Today I took the bike ride--at least part of it, anyway--I'd planned to take yesterday, before dinner. It's turning into one of my favorites: down the old coastal highway, a.k.a. Route A1A, from Flagler Beach to Daytona Beach.
There the Atlantic Ocean stretches further than anyone can see. The same could be said for the shorelines of New Jersey or Cape Cod. But, while those northern waters--which I always believed to be reflections of my soul, at least during those times I believed I had one (Don't worry, I'm now sure that I have one, however imperfect it may be!)--have an almost steely quality to them, the waters you see just over the dunes on the side of the road have a gentler, though equally deep, shade of blue, even in the rip tides that kept me and everyone else on the beach from swimming today.
Back in August, when I came to my parents' house for the first time in five years, I first acknowledged the beauty, aesthetic and holistic, of the hue in that water. Before that, I would immerse myself in it but remain somehow convinced that because I had spent so much time with the colder, grayer, and presumably more dangerous waters of the north, I was somehow more intelligent and experienced than those who knew only the warmth and comparative gentleness of the waves here.

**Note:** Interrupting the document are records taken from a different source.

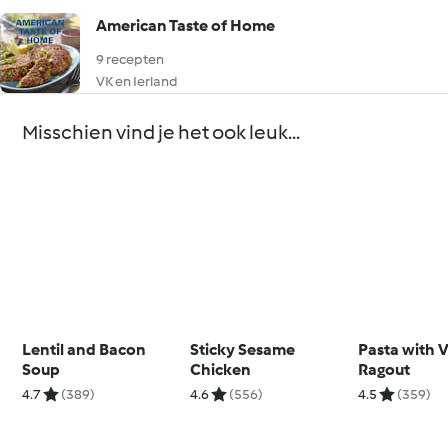
American Taste of Home
9 recepten
VK en Ierland
Misschien vind je het ook leuk...
Lentil and Bacon
Sticky Sesame
Pasta with 
Soup
Chicken
Ragout
4.7
(389)
4.6
(556)
4.5
(359)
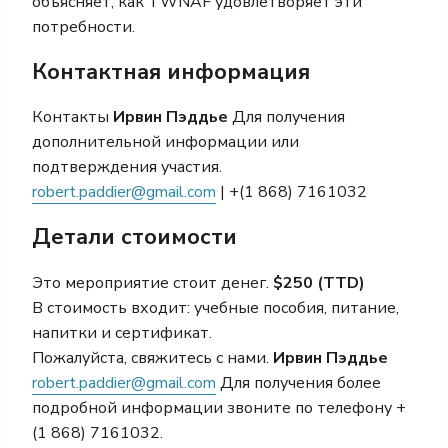
объясняет, как TWNAF удовлетворяет эти
потребности.
Контактная информация
Контакты
Ирвин Пэддье
Для получения
дополнительной информации или
подтверждения участия.
robert.paddier@gmail.com
| +(1 868) 7161032
Детали стоимости
Это мероприятие стоит денег.
$250 (TTD)
В стоимость входит: учебные пособия, питание,
напитки и сертификат.
Пожалуйста, свяжитесь с нами.
Ирвин Пэддье
robert.paddier@gmail.com
Для получения более
подробной информации звоните по телефону +
(1 868) 7161032.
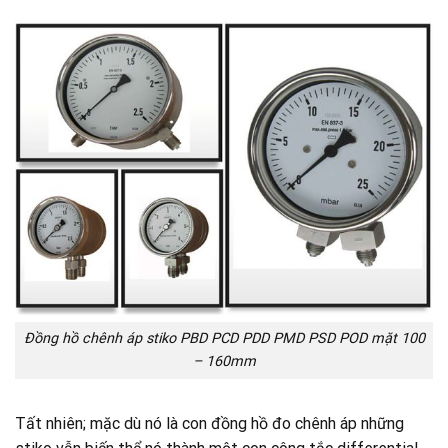
Đồng hồ chênh áp stiko PBD PCD PDD PMD PSD POD mặt 100
– 160mm
Tất nhiên; mặc dù nó là con đồng hồ đo chênh áp những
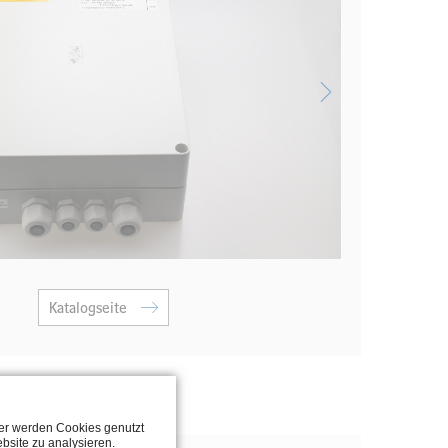
Katalogseite
ter werden Cookies genutzt
bsite zu analysieren.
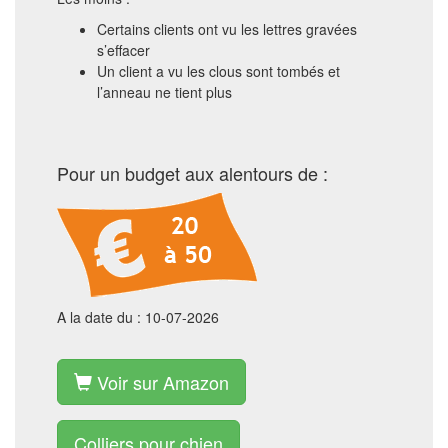
Certains clients ont vu les lettres gravées
s’effacer
Un client a vu les clous sont tombés et
l’anneau ne tient plus
Pour un budget aux alentours de :
A la date du : 10-07-2026
Voir sur Amazon
Colliers pour chien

While I will always cherish those walks and swims I took in New Jersey, Montauk and Capes Cod and Ferrat, I realize now that those littoral scenes were simply more familiar to me than any other. And, I saw the ocean I grew up with held the promise, or the fantasy, of places on the other side where I somehow believed I could find refuge. Of course, I was always looking to escape myself but would tell myself that I wanted to get away from my parents, school, the prospect of a bourgeois life, when in fact I wanted to get away from life itself. Which meant, of course, that I wanted to run away.
Lord Byron didn't say to run from beauty. He wrote "She walks in beauty." All right, so that's not even the whole first line of that poem. But even if he'd written nothing else, he'd deserve his fame. But I digress...Sometimes I'd like to take that epigram as a kind of spiritual instruction. Byron was writing about a woman whose face and eyes combine the best of what's dark and of what's bright. In other words, he was describing a complex beauty, or the beauty of complexity. And, even though I was, and sometimes still am, called a frighteningly complicated person, my view of that ocean, not to mention life itself, was entirely without complexity. That, of course, is why I held on to those cold, grayish reflections.
It's only now that I'm realizing how complex these warmer and more radiant waters actually are. In those azure and veridescent hues, light seems dance with the depths of those waves. And I realize now that I would not allow myself to be taken with the beauty I saw precisely because it was so complex and diverse, and my world-view was a monochrome colored by my anger.
The day after Christmas isn't supposed to be this way. But so what? Maybe, just maybe, I'll learn how to walk in beauty after all. Somehow I think it would be even better than walking on water. I guess cycling with beauty is a good first step, and a wonderful part of the journey to living by my essence: Justine, who was there even when my old self didn't want her--which is to say, didn't want me.
Yes, I'll walk in beauty. Want to come with me?